As you know if you’ve been reading my previous posts, I went through quite the heart-wrenching process to have to choose WordPress for my blog instead of a Canadian solution.
Right out the gate, breaking the rules. Thanks, Justin Trudeau.
It definitely sucked to have to start out my experiment with an exception (never fear, there are stellar companies in this country and I will find them and I will use them to build an equally stellar company).
That being said, something pissed me off more than PageCloud not having a native blogging solution.
Canadian startups are un-findable
It took me so damn long even find Canadian brands.
I searched “Canadian website builder” and the first ad result was Wix. The first organic result was weebly.
HostPapa at least made the first page (if scroll down a bit more, anyways), but it was so buried and not referenced anywhere that I didn’t know if it was legit or not.
PageCloud didn’t even show up at all. Not a good look, PageCloud.
This was after long and arduous searches for “WordPress alternatives,” and “Canadian WordPress alternatives,” and “WordPress competitors.”
All turned up American and European results, mostly.
Where was my Canada?
The only reason I knew anything about PageCloud is because they were a host sponsor for HackerNest Ottawa, a tech nonprofit that I used to work for. Even then, it was more of an “oh, duh!” moment that I remembered – the brand didn’t stick initially in my mind when I thought “website builder.”
Now maybe that’s my fault, since both HostPapa and PageCloud have thousands of customers.
But… where’s the SEO investment? Where’s the PR and branding teams going full tilt to make their brand so visible it feels like it’s imprinted behind your eyelids? Lord knows that’s WordPress’ strategy (or at least how it feels).

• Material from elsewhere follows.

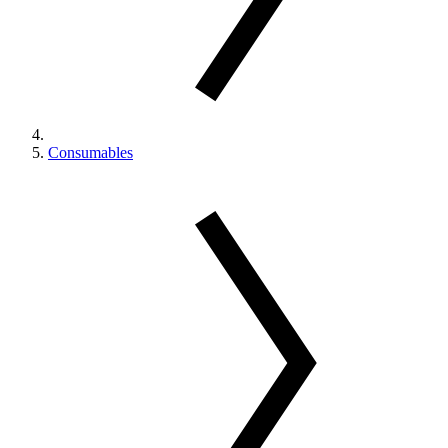
Consumables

Further, in a WordPress-dominated web-world, other competitors are setting themselves up (in marketing language, anyways), as better than WP; more intuitive, or more insert-positive-attribute-here.
I’m not saying that this is a good strategy for your product development teams; I’m a firm believer in focusing on your customers, not competitors. However, in a marketing world it adds up!
It’s time for Canadian startups to step up their marketing
I’d love to see Canadian companies get more aggressive with marketing and getting their own name out there.
We’re polite, sure, but being polite doesn’t inhibit you from mentioning when you excel at a specific thing that you do indeed excel at.